Вступление США в войну в 1941 году устранило разрыв в рядах Дома Морганов. Когда Соединенные Штаты и Великобритания сражались бок о бок, партнеры Моргана возродили веру в то, что их странам суждено совместно править миром. В новом духе всепрощения Ламонт стал ссылаться на английскую, шотландскую и ирландскую кровь в жилах американцев как на реальный источник силы страны. За два года до этого Рассел Леффингвелл, мстительно настроенный по отношению к Великобритании, с теплотой говорил: "На мой взгляд, единственное, за что стоит бороться, - это за спасение Англии и Британской империи. За это я готов пролить каждую каплю крови в своих жилах, и пусть многие миллионы американцев тоже прольют свою".

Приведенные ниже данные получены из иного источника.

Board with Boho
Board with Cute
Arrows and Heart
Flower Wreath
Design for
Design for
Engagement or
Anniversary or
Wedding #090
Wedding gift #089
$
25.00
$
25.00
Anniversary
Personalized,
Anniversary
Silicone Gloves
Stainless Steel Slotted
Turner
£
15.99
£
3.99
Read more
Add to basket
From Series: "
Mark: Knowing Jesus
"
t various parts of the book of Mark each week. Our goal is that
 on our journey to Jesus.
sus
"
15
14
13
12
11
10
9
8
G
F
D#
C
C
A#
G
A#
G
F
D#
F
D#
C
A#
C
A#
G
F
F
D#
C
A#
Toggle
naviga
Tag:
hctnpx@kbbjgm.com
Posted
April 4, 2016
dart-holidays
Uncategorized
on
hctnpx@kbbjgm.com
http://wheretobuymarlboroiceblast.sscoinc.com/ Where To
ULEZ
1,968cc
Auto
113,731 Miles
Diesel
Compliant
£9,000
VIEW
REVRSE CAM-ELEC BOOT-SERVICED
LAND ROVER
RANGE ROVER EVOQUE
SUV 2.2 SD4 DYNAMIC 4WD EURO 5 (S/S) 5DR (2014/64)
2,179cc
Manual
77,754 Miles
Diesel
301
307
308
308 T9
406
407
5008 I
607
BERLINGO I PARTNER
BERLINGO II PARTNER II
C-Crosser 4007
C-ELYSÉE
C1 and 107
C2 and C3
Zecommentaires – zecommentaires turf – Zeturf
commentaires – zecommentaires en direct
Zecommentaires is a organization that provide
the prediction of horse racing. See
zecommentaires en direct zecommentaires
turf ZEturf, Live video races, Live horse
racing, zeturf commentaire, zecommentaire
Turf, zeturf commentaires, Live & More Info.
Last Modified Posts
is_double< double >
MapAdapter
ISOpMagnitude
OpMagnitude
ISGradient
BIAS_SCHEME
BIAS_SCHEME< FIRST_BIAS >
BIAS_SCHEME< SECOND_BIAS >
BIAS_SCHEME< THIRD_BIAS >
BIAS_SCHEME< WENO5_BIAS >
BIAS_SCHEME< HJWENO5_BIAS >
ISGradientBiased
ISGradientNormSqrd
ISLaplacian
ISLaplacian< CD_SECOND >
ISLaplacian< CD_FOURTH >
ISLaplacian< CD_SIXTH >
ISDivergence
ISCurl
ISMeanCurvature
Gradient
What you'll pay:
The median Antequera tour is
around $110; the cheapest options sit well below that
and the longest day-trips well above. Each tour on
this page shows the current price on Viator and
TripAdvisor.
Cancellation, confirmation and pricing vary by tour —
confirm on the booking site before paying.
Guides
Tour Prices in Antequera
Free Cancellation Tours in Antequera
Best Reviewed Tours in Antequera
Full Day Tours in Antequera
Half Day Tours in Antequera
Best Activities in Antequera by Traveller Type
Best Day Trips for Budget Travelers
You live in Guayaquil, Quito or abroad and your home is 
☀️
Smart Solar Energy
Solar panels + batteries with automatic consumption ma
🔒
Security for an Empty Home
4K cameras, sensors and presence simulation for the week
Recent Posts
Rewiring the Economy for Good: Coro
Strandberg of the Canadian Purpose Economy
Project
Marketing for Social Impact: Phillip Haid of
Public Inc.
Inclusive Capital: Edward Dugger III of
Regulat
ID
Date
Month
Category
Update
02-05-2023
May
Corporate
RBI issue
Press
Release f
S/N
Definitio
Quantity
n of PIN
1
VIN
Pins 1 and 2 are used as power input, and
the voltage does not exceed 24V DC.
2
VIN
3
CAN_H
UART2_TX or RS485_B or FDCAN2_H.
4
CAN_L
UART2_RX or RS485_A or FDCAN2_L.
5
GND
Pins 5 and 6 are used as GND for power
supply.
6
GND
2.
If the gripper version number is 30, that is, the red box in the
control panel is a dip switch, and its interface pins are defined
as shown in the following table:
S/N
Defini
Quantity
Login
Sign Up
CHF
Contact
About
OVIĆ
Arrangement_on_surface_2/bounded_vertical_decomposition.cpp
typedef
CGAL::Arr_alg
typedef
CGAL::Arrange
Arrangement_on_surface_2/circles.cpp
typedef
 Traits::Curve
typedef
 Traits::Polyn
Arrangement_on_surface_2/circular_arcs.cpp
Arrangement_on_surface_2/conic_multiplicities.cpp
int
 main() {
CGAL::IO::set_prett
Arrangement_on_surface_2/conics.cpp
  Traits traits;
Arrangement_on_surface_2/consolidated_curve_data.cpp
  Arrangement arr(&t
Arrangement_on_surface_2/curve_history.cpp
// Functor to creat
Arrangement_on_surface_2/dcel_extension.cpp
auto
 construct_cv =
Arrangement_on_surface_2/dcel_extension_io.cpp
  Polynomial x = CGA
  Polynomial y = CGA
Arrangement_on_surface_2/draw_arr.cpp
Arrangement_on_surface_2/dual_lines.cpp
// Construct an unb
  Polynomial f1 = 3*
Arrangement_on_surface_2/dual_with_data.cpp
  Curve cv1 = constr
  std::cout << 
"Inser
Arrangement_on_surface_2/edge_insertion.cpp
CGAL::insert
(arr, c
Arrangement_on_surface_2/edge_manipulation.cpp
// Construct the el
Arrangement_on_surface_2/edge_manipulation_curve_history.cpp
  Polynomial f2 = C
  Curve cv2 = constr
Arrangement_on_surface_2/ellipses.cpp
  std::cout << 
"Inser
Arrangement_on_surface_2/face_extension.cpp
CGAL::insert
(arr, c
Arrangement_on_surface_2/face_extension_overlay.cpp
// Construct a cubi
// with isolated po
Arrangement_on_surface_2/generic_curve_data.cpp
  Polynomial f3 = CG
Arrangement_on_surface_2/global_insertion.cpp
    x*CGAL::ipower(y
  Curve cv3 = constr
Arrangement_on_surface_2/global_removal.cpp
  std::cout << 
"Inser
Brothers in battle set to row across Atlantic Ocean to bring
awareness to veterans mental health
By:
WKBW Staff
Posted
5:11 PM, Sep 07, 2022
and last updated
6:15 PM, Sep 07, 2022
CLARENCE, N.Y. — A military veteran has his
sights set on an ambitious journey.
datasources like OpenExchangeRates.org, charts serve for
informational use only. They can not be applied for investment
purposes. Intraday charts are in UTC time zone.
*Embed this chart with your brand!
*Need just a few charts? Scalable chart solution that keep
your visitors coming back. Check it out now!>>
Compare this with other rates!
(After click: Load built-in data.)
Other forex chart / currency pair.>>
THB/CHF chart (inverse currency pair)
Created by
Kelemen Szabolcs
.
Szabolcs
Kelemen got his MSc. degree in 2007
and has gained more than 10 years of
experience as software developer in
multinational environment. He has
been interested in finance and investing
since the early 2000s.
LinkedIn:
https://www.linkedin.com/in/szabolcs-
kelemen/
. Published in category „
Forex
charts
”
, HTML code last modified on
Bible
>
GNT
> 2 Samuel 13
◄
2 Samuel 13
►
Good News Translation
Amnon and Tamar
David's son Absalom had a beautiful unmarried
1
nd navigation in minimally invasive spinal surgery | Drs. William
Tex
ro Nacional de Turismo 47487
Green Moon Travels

J. П. Морган энд Компани" возобновила свою привычную роль защитника родины. Когда журнал Life опубликовал открытое письмо, в котором говорилось, что война не должна вестись, чтобы Великобритания могла сохранить свою империю, Ламонт вступил в перепалку с Генри Люсом. Банк хорошо знал Люса с тех пор, как его однокурсник по Йельскому университету Генри П. Дэвисон-младший стал первым инвестором журнала Time и директором компании. Теперь Ламонт говорил ему, что Америка имеет свой собственный империализм и поддерживает своих собственных латиноамериканских диктаторов : "Почему мы кричим об "империализме", когда день и ночь заняты тем, что строим планы по захвату под свой контроль всего Карибского бассейна и втягиванию в свою орбиту всей Латинской Америки с помощью щедрых кредитов и дипломатических маневров?".